(Stored data)
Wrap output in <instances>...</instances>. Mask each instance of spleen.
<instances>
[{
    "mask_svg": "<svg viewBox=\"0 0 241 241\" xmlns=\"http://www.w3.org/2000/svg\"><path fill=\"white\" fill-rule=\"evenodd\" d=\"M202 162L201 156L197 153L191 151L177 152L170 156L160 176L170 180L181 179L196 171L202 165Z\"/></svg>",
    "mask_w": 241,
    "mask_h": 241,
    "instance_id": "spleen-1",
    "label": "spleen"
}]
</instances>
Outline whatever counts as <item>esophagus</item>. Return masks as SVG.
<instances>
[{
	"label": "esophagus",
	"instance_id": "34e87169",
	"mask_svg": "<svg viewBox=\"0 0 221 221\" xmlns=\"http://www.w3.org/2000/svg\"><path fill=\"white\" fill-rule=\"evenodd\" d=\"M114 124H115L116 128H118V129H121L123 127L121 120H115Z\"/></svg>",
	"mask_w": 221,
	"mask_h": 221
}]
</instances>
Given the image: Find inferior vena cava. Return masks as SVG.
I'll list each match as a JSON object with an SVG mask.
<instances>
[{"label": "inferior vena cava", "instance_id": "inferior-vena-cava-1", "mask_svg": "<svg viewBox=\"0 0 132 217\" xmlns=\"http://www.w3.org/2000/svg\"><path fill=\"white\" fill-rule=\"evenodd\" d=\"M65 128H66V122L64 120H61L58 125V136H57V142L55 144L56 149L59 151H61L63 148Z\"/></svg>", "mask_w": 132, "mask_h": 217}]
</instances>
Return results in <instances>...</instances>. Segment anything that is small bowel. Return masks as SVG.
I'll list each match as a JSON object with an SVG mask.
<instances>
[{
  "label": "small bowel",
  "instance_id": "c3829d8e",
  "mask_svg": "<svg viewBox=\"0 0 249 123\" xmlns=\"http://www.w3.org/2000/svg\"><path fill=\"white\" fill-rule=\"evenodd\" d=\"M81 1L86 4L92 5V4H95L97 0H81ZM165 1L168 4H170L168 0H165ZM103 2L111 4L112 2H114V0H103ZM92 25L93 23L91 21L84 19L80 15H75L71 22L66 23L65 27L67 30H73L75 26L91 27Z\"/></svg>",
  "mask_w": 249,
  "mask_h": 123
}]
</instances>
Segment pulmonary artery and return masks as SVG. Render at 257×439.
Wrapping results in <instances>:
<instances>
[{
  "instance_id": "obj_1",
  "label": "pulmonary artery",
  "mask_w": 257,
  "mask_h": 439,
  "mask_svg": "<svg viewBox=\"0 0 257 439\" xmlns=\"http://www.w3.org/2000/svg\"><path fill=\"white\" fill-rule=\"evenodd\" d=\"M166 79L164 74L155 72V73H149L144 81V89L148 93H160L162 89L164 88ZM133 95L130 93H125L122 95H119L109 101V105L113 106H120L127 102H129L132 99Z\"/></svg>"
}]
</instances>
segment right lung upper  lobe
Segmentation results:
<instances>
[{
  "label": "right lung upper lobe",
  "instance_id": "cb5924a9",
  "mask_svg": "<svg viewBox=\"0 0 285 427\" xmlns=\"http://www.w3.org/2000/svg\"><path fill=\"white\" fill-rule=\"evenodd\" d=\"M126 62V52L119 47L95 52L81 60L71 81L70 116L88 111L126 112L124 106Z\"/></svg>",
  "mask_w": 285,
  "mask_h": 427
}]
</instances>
==
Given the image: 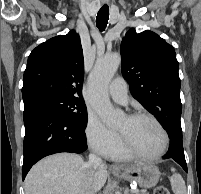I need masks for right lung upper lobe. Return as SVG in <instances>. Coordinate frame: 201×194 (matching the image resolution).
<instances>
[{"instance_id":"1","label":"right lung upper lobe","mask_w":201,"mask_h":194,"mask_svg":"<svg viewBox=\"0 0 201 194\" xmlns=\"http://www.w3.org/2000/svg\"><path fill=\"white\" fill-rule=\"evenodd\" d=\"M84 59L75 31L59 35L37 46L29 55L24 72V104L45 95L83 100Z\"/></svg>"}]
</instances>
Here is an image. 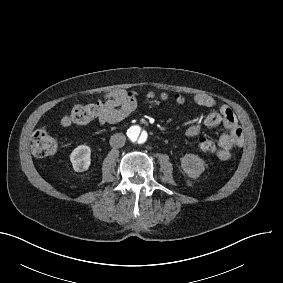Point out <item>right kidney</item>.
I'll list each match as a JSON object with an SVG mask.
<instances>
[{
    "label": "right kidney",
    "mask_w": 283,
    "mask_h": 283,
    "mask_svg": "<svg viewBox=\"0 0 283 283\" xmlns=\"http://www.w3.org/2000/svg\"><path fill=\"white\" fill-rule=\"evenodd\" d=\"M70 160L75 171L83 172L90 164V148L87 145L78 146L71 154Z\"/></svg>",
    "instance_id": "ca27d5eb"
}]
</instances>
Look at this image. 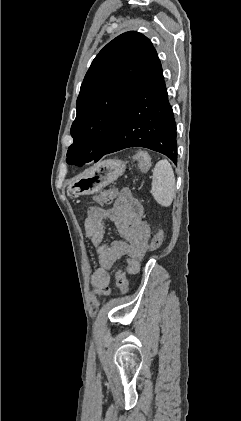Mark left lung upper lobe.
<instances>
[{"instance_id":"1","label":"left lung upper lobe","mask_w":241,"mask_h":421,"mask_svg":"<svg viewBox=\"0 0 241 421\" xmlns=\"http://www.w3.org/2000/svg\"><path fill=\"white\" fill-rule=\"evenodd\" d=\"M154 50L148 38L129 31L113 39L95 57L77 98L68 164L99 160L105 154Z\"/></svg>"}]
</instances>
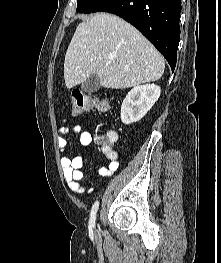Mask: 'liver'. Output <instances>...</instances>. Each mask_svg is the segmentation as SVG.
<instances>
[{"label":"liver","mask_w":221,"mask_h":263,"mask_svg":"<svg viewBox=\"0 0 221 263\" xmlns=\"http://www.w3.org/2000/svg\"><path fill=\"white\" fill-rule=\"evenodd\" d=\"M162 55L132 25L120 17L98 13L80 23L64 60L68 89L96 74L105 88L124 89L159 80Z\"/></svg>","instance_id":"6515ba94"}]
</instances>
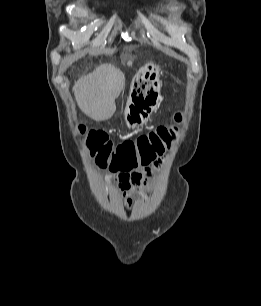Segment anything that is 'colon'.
==
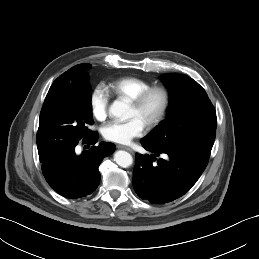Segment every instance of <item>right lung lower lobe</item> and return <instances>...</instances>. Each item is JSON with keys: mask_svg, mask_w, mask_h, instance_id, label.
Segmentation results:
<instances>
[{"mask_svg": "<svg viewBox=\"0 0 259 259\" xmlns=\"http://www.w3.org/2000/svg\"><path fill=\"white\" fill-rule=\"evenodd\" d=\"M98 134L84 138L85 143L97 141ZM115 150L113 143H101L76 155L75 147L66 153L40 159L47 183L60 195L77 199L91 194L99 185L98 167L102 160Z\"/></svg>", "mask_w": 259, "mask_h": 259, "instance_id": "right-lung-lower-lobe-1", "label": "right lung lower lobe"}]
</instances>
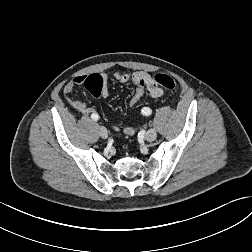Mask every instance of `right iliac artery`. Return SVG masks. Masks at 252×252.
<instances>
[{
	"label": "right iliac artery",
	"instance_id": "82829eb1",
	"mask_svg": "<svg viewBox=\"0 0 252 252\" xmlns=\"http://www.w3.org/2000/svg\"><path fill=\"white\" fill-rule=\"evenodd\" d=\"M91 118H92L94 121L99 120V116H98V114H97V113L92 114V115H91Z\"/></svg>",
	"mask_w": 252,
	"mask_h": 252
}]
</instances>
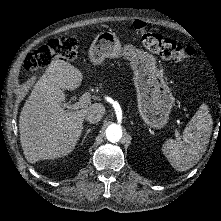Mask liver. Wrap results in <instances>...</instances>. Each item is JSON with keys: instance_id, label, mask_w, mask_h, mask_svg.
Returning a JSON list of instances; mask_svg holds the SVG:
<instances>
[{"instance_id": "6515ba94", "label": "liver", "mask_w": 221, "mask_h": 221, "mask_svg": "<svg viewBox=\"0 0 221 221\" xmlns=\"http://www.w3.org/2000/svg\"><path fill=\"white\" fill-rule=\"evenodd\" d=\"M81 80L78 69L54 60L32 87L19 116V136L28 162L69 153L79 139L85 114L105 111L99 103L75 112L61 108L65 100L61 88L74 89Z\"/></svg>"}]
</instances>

:: Directions ::
Reproduce exactly the lines of the data above that run from the line with "Mask: 'liver'. Output" down to the line with "Segment anything that is 'colon'.", both ends included. Pictures do not belong in the copy.

:: Output below ::
Mask: 'liver'. Output <instances>...</instances>. Each mask_svg is the segmentation as SVG.
<instances>
[{"label":"liver","mask_w":221,"mask_h":263,"mask_svg":"<svg viewBox=\"0 0 221 263\" xmlns=\"http://www.w3.org/2000/svg\"><path fill=\"white\" fill-rule=\"evenodd\" d=\"M162 55L132 25L120 17L98 13L80 23L64 60L68 89L96 74L105 88L124 89L159 80Z\"/></svg>","instance_id":"6515ba94"}]
</instances>
Segment anything that is 'colon'.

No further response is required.